The Innovation Hub last fall hosted a San Diego Regional EDC virtual conference focused on innovating for a diverse and inclusive workforce. Data was revealed during the conference showing that, by 2030, North County will need 20,000 additional skilled workers for top occupations and 42% of all new jobs will require a degree or credential, but that countywide only 39% of people ages 25 and older have graduated with at least a bachelor’s degree.
“Of those, people of color are disproportionately underrepresented. But not here at Cal State San Marcos,” said Neufeldt, pointing to CSUSM’s percentage of students who are first-generation (55) and Latinx (about 42). “We play a critical role in offering the people of our region access to social mobility via an affordable, quality education.”

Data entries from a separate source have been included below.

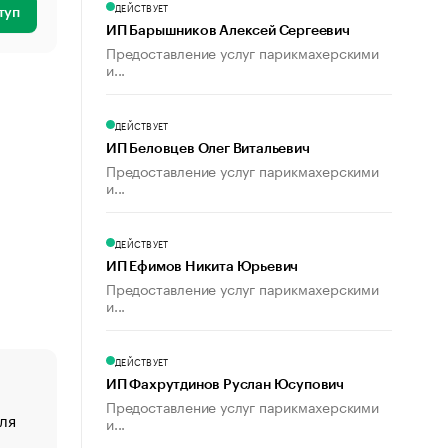
ДЕЙСТВУЕТ
туп
ИП Барышников Алексей Сергеевич
Предоставление услуг парикмахерскими
и...
ДЕЙСТВУЕТ
ИП Беловцев Олег Витальевич
Предоставление услуг парикмахерскими
и...
ДЕЙСТВУЕТ
ИП Ефимов Никита Юрьевич
Предоставление услуг парикмахерскими
и...
ДЕЙСТВУЕТ
ИП Фахрутдинов Руслан Юсупович
Предоставление услуг парикмахерскими
ля
«От спорта тело стареет иначе». Как живет глава ко
и...
создавшей GTA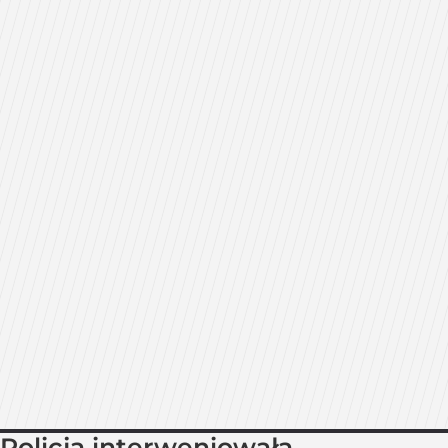
Policja interweniowała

Report to the Community was emceed by Scotty Lombardi, senior manager of global talent management for Hunter Industries and a member of CSUSM’s University Council. Two accolades were handed out before Neufeldt’s remarks: the County of San Diego Health and Human Services Agency received the CSUSM Community Partner of the Year Award, and Javier Guerrero received the Fran Aleshire Leadership Award, given to an outstanding regional leader who reflects the spirit and character of the late Fran Aleshire, who designed the program that’s now called Leadership North County. Guerrero is the president and CEO of Coastal Roots Farm in Encinitas.
Lombardi praised Neufeldt’s stewardship of CSUSM.
“Each day, President Neufeldt works toward making CSUSM a national model for guiding students throughout the student life cycle so that they become engaged and active alumni in the community while fueling the needs of our region,” he said.